__Dataset extract__:
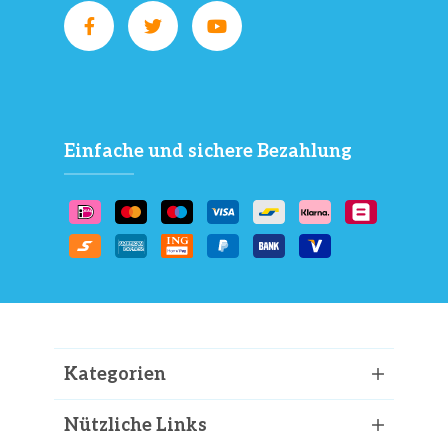
Einfache und sichere Bezahlung
Kategorien
Nützliche Links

__What you need to do__: Leave out all pictures, then copy the remaining material exactly.

__Written solution__:
Einfache und sichere Bezahlung
Kategorien
Nützliche Links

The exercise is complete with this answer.